— Materials provided —
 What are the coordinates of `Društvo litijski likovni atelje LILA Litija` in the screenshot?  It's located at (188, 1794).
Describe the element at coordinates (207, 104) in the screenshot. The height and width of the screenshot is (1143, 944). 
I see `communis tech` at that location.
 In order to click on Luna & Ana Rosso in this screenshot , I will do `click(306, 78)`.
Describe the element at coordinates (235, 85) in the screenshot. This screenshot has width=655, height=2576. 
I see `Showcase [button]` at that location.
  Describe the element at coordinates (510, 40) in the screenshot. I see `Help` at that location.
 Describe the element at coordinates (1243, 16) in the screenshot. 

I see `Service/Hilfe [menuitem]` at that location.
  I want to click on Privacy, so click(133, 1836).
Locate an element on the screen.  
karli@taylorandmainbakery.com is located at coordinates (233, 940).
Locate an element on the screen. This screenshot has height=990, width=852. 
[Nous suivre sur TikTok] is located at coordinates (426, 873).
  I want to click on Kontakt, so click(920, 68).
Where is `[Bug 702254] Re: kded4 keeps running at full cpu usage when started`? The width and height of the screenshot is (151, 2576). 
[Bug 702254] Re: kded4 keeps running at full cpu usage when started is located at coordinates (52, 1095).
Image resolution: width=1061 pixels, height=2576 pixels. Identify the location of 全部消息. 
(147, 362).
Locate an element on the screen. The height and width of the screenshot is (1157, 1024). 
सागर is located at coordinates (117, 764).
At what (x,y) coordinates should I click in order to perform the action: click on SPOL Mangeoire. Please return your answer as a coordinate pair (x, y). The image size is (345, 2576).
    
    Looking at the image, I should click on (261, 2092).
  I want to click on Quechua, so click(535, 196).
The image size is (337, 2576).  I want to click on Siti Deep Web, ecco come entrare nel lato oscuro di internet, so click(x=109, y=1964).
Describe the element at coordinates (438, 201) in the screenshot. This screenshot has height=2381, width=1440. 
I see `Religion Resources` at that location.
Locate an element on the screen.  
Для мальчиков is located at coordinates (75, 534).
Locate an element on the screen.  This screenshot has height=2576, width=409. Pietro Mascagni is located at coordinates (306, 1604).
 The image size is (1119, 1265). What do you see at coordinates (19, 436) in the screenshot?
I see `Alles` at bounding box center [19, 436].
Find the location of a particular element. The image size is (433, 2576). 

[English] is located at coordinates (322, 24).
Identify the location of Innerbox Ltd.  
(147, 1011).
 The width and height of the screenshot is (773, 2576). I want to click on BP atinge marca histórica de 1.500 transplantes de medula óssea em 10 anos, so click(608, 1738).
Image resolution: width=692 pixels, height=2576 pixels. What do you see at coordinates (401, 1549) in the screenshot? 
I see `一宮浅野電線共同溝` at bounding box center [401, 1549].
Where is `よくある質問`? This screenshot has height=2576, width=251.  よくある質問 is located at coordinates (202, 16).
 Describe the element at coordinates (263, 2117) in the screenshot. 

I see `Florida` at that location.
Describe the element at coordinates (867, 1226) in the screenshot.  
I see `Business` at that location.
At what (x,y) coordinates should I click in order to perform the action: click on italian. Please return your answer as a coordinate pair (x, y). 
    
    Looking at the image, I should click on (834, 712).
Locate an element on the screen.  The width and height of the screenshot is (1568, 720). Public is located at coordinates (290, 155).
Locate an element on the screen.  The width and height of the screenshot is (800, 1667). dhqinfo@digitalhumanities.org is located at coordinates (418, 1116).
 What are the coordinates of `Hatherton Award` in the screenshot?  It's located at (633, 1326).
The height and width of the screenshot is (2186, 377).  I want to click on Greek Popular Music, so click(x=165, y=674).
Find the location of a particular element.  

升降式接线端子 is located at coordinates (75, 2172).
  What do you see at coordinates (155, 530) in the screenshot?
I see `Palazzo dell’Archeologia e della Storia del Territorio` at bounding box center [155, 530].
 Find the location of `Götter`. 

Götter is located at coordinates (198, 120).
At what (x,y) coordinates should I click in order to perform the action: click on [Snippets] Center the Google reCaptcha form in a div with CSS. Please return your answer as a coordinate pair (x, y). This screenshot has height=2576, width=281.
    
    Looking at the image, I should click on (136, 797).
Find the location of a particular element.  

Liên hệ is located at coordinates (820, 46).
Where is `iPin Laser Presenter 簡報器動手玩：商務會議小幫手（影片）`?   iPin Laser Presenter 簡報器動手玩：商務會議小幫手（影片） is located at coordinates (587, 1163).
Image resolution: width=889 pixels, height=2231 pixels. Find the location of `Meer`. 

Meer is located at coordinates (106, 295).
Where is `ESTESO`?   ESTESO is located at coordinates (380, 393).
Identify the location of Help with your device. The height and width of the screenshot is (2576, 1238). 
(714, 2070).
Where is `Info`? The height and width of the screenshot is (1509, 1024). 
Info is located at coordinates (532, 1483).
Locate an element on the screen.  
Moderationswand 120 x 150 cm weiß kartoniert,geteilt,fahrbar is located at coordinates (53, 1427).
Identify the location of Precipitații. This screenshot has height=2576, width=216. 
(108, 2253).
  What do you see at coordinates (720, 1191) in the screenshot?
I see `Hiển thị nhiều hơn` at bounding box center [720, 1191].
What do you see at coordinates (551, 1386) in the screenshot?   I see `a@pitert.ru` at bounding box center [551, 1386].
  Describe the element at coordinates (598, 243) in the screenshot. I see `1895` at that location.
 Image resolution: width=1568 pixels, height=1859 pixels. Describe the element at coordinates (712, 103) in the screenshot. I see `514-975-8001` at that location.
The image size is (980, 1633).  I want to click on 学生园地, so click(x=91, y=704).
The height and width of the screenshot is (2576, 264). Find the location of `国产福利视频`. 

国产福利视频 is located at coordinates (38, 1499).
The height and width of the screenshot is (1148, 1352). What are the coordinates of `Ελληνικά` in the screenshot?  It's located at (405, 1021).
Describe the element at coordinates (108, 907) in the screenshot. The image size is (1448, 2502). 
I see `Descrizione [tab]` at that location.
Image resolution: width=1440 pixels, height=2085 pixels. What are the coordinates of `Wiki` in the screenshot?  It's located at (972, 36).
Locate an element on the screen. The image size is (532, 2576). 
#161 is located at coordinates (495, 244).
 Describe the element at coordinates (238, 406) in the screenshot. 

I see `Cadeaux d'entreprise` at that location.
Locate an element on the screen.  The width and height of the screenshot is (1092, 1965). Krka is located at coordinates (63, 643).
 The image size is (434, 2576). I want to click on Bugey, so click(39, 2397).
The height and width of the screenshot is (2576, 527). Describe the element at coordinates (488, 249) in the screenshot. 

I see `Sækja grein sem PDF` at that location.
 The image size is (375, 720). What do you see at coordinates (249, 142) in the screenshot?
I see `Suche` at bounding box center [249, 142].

— Description of the task —
Each line in the listing needs to be copied exactly.

— Answer below —
 What are the coordinates of `Društvo litijski likovni atelje LILA Litija` in the screenshot?  It's located at (188, 1794).
Describe the element at coordinates (207, 104) in the screenshot. The height and width of the screenshot is (1143, 944). 
I see `communis tech` at that location.
 In order to click on Luna & Ana Rosso in this screenshot , I will do `click(306, 78)`.
Describe the element at coordinates (235, 85) in the screenshot. This screenshot has width=655, height=2576. 
I see `Showcase [button]` at that location.
  Describe the element at coordinates (510, 40) in the screenshot. I see `Help` at that location.
 Describe the element at coordinates (1243, 16) in the screenshot. 

I see `Service/Hilfe [menuitem]` at that location.
  I want to click on Privacy, so click(133, 1836).
Locate an element on the screen.  
karli@taylorandmainbakery.com is located at coordinates (233, 940).
Locate an element on the screen. This screenshot has height=990, width=852. 
[Nous suivre sur TikTok] is located at coordinates (426, 873).
  I want to click on Kontakt, so click(920, 68).
Where is `[Bug 702254] Re: kded4 keeps running at full cpu usage when started`? The width and height of the screenshot is (151, 2576). 
[Bug 702254] Re: kded4 keeps running at full cpu usage when started is located at coordinates (52, 1095).
Image resolution: width=1061 pixels, height=2576 pixels. Identify the location of 全部消息. 
(147, 362).
Locate an element on the screen. The height and width of the screenshot is (1157, 1024). 
सागर is located at coordinates (117, 764).
At what (x,y) coordinates should I click in order to perform the action: click on SPOL Mangeoire. Please return your answer as a coordinate pair (x, y). The image size is (345, 2576).
    
    Looking at the image, I should click on (261, 2092).
  I want to click on Quechua, so click(535, 196).
The image size is (337, 2576).  I want to click on Siti Deep Web, ecco come entrare nel lato oscuro di internet, so click(x=109, y=1964).
Describe the element at coordinates (438, 201) in the screenshot. This screenshot has height=2381, width=1440. 
I see `Religion Resources` at that location.
Locate an element on the screen.  
Для мальчиков is located at coordinates (75, 534).
Locate an element on the screen.  This screenshot has height=2576, width=409. Pietro Mascagni is located at coordinates (306, 1604).
 The image size is (1119, 1265). What do you see at coordinates (19, 436) in the screenshot?
I see `Alles` at bounding box center [19, 436].
Find the location of a particular element. The image size is (433, 2576). 

[English] is located at coordinates (322, 24).
Identify the location of Innerbox Ltd.  
(147, 1011).
 The width and height of the screenshot is (773, 2576). I want to click on BP atinge marca histórica de 1.500 transplantes de medula óssea em 10 anos, so click(608, 1738).
Image resolution: width=692 pixels, height=2576 pixels. What do you see at coordinates (401, 1549) in the screenshot? 
I see `一宮浅野電線共同溝` at bounding box center [401, 1549].
Where is `よくある質問`? This screenshot has height=2576, width=251.  よくある質問 is located at coordinates (202, 16).
 Describe the element at coordinates (263, 2117) in the screenshot. 

I see `Florida` at that location.
Describe the element at coordinates (867, 1226) in the screenshot.  
I see `Business` at that location.
At what (x,y) coordinates should I click in order to perform the action: click on italian. Please return your answer as a coordinate pair (x, y). 
    
    Looking at the image, I should click on (834, 712).
Locate an element on the screen.  The width and height of the screenshot is (1568, 720). Public is located at coordinates (290, 155).
Locate an element on the screen.  The width and height of the screenshot is (800, 1667). dhqinfo@digitalhumanities.org is located at coordinates (418, 1116).
 What are the coordinates of `Hatherton Award` in the screenshot?  It's located at (633, 1326).
The height and width of the screenshot is (2186, 377).  I want to click on Greek Popular Music, so click(x=165, y=674).
Find the location of a particular element.  

升降式接线端子 is located at coordinates (75, 2172).
  What do you see at coordinates (155, 530) in the screenshot?
I see `Palazzo dell’Archeologia e della Storia del Territorio` at bounding box center [155, 530].
 Find the location of `Götter`. 

Götter is located at coordinates (198, 120).
At what (x,y) coordinates should I click in order to perform the action: click on [Snippets] Center the Google reCaptcha form in a div with CSS. Please return your answer as a coordinate pair (x, y). This screenshot has height=2576, width=281.
    
    Looking at the image, I should click on (136, 797).
Find the location of a particular element.  

Liên hệ is located at coordinates (820, 46).
Where is `iPin Laser Presenter 簡報器動手玩：商務會議小幫手（影片）`?   iPin Laser Presenter 簡報器動手玩：商務會議小幫手（影片） is located at coordinates (587, 1163).
Image resolution: width=889 pixels, height=2231 pixels. Find the location of `Meer`. 

Meer is located at coordinates (106, 295).
Where is `ESTESO`?   ESTESO is located at coordinates (380, 393).
Identify the location of Help with your device. The height and width of the screenshot is (2576, 1238). 
(714, 2070).
Where is `Info`? The height and width of the screenshot is (1509, 1024). 
Info is located at coordinates (532, 1483).
Locate an element on the screen.  
Moderationswand 120 x 150 cm weiß kartoniert,geteilt,fahrbar is located at coordinates (53, 1427).
Identify the location of Precipitații. This screenshot has height=2576, width=216. 
(108, 2253).
  What do you see at coordinates (720, 1191) in the screenshot?
I see `Hiển thị nhiều hơn` at bounding box center [720, 1191].
What do you see at coordinates (551, 1386) in the screenshot?   I see `a@pitert.ru` at bounding box center [551, 1386].
  Describe the element at coordinates (598, 243) in the screenshot. I see `1895` at that location.
 Image resolution: width=1568 pixels, height=1859 pixels. Describe the element at coordinates (712, 103) in the screenshot. I see `514-975-8001` at that location.
The image size is (980, 1633).  I want to click on 学生园地, so click(x=91, y=704).
The height and width of the screenshot is (2576, 264). Find the location of `国产福利视频`. 

国产福利视频 is located at coordinates (38, 1499).
The height and width of the screenshot is (1148, 1352). What are the coordinates of `Ελληνικά` in the screenshot?  It's located at (405, 1021).
Describe the element at coordinates (108, 907) in the screenshot. The image size is (1448, 2502). 
I see `Descrizione [tab]` at that location.
Image resolution: width=1440 pixels, height=2085 pixels. What are the coordinates of `Wiki` in the screenshot?  It's located at (972, 36).
Locate an element on the screen. The image size is (532, 2576). 
#161 is located at coordinates (495, 244).
 Describe the element at coordinates (238, 406) in the screenshot. 

I see `Cadeaux d'entreprise` at that location.
Locate an element on the screen.  The width and height of the screenshot is (1092, 1965). Krka is located at coordinates (63, 643).
 The image size is (434, 2576). I want to click on Bugey, so click(39, 2397).
The height and width of the screenshot is (2576, 527). Describe the element at coordinates (488, 249) in the screenshot. 

I see `Sækja grein sem PDF` at that location.
 The image size is (375, 720). What do you see at coordinates (249, 142) in the screenshot?
I see `Suche` at bounding box center [249, 142].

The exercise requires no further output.